15 thoughts on “UZURGFT

  1. allisonreidnem

    Thanks for this thoughtful post. Gifts are sometimes tricky to pin down and use! I wonder if the comparison between material gifts and natural gifts runs to receiving unexpected material gifts and not knowing how to use them?

    1. Melanie McNeil Post author

      Sometimes the things we receive as material gifts don’t fit, and not just the clothing! Long long ago I read a story, and I believe it was about Queen Noor of Jordan. Many people presented gifts to the king and queen. Of course they wanted for nothing, and so often material gifts were not useful or were perhaps even inappropriate. But she graciously received each gift of whatever type and responded that it would be well used. And most everything would be, but by someone else, as it would be passed on to a more appropriate receiver. The queen of regifting!

      We told our son that story when he was pretty small, because Christmas presents from relatives who didn’t know him well often were the wrong size clothing, or a toy he wouldn’t play with. And we coached him to thank the giver and tell them that the item would get a lot of use. He just didn’t go on to say it wouldn’t be by him. 🙂

      1. allisonreidnem

        Great stories Melanie – I guess most things become a valued and useful gift if given to the right person!

  2. KerryCan

    I’m so glad you re-posted this, Melanie! I hadn’t read it before and it gives me a great deal to ponder. Every day I deal with these vintage linens that someone put away as “for good” and never enjoyed, and I always lament that. Yet I do the same thing, with stuff and with my own abilities. I avoid certain projects because i feel I’m not ready and will mess them up . . . Your pep talk might make all the difference!

    1. Melanie McNeil Post author

      I thought for a long time about this post before I wrote it. If I remember correctly, one element I included was your discussion of not wanting to be seen as showing off, so you shy away from sharing your successes with us. Do you remember that post? I think it was in reference to your Revolutionary War quilt. (And it’s possible I have that all wrong.)
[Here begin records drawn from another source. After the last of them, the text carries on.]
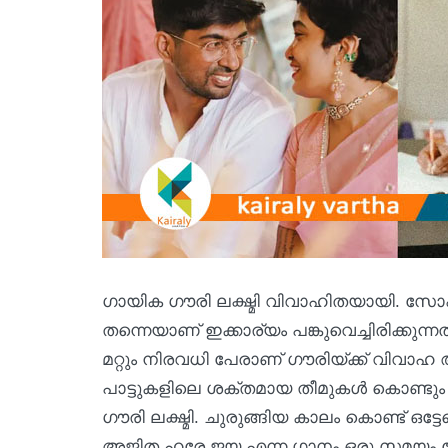
ഗായിക ഗൗരി ലക്ഷ്മി വിവാഹിതയായി. സോഷ
തന്നെയാണ് ഇക്കാര്യം പങ്കുവെച്ചിരിക്കു
മറ്റും നിരവധി പേരാണ് ഗൗരിയ്ക്ക് വിവാഹ
പാട്ടുകളിലെ ശക്തമായ തീമുകള്‍ കൊണ്ട
ഗൗരി ലക്ഷ്മി. ചുരുങ്ങിയ കാലം കൊണ്ട് 
അജിത ഹരേ ജയ എന്ന ഗാനം ഒരു സമയം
      Don’t worry about messing up. If you’re new at something, no one expects you to be good at it. Just go ahead and try something new!

      1. KerryCan

        I do remember that post! And I still hesitate to write about things I’ve finished, although, since making things is a big part of how I spend my time, I’m not sure what else i’d write about! Maybe I should write about my less-than-successful undertakings–been having a few of those lately . . . . 😉

  3. katechiconi

    Congratulations, and thank you for starting your blog, which I’ve enjoyed greatly since I started following you. I like to think I’m using my inborn gifts, but the material things, maybe not so much. My work room is filled with fabric, gadgets and books, most of which don’t get an outing all that often. It’s a timely reminder to USE that stuff!

    1. Melanie McNeil Post author

      Use the stuff and enjoy it. And if it’s truly something you won’t use, pass it on to someone who will.

      Thank you for the good wishes. I published the piece a year ago, so I’ve actually passed two years here (and more on the other blog.) It’s been good for me and I always hope, good for other people, too.

  4. Yanic A.

    What a wonderful post. Happy blogiversary!
    Oh my, unused gifts… I know I have plenty of intangible ones that I’m learning to slowly incorporate into my life. For the longest time, my creative side was stifled. Now, I finally have time and I want to do it all… it paralyzes me and I end up doing very little. Isn’t always the way?
    Tangible : Crystal wine glasses and a putter and oak cheese serving set. I don’t drink anymore (which is a crappy excuse because I could drink lovely sparkling ciders and home brewed ice teas) so the wine glasses stay hidden and the cheese set, I guess no occasion feels fancy enough. Maybe that is the reason. Everyday should be treated as something special.